California's 'Gold Standard' for Higher Education Falls Upon Hard Times

By JOSH KELLER

Few documents in higher education have enjoyed the influence or longevity of the California Master Plan for Higher Education, the 1960 law that transformed the state's public colleges and served as a blueprint for public systems across the country.

Even today, almost 50 years after it was written, the master plan retains a mythic status in California, where it continues to provide the foundation of public debate about higher education. Californians routinely invoke the plan's promises of minimal fees and universal access as the basis for nearly any argument about the state's colleges.

Oppose tuition increases? Cite the master plan. Decry cuts in state support for student-aid programs? Cite the master plan. Support, or reject, changes in admissions policies at the University of California? Cite the master plan.

But as California grapples with one of the worst financial crises in its history, the master plan faces criticism that it is irrelevant to the needs and means of the state. Many scholars and college leaders argue that the hallowed document that has served the state so well for decades needs to be rewritten.

"There's probably only one thing that's worse than a public policy that fails, and that's a public policy that succeeds and outlives its usefulness," says Patrick M. Callan, president of the National Center for Public Policy and Higher Education, in San Jose, Calif.

By any measure, California's colleges are still some of the most diverse and highest-quality public institutions in the country. But Mr. Callan and others point to indications that the state's higher-education system, once the gold standard for institutions from community colleges to research universities across the country, is having trouble adapting to California's changing needs.

Compared with other states, California's educational capital is declining, a phenomenon that predates the current recession. In 1990, California ranked 17th in the proportion of its residents ages 25 to 34 who hold bachelor's degrees or higher. By 2007 it ranked 25th, well below other big states like New York, Illinois, and Virginia. (See box at end of article.)

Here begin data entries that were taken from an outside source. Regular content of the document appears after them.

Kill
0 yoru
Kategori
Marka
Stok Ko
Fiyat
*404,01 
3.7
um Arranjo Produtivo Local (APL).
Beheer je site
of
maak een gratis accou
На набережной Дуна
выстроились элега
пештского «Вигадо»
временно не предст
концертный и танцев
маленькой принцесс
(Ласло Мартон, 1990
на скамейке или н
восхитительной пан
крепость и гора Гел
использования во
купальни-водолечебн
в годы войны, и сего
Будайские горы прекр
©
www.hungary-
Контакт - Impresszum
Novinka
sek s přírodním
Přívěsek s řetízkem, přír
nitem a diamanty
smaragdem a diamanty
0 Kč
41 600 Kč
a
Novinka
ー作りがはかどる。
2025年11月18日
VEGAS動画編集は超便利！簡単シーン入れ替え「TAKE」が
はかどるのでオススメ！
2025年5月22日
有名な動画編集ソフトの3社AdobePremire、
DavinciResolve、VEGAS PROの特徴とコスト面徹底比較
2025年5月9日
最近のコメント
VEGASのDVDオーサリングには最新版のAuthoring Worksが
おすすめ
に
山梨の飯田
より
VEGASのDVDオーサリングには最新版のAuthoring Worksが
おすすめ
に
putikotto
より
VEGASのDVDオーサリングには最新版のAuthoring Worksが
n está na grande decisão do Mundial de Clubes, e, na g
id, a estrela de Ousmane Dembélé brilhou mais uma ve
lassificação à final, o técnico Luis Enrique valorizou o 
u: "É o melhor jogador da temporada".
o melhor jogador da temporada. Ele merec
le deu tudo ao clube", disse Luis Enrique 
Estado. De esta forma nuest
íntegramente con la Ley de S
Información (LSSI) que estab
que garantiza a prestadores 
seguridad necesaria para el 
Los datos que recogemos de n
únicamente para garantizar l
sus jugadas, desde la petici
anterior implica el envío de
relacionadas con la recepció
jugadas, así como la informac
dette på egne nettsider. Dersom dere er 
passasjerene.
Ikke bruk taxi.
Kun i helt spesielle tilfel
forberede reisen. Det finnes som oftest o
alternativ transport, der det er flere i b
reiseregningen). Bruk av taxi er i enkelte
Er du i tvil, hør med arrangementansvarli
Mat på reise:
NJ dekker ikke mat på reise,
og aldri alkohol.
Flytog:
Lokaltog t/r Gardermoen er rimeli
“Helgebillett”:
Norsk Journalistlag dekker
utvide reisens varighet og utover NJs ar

In a report often cited by college leaders, the Public Policy Institute of California estimated this year that the state would fall one million college graduates short of its work-force needs by 2025. The nonprofit group's report suggested that the state's inability to move through college enough Hispanic residents, its fastest-growing group, was a key cause of the shortfall.

Those issues are a far cry from the ones California faced in 1960, when 90 percent of the population was white, the state was flush with cash, and the main challenge was designing a higher-education system that could absorb a tidal wave of new students in the baby boom. The architects of the master plan responded with a promise to provide access to higher education to all high-school graduates who could benefit from it.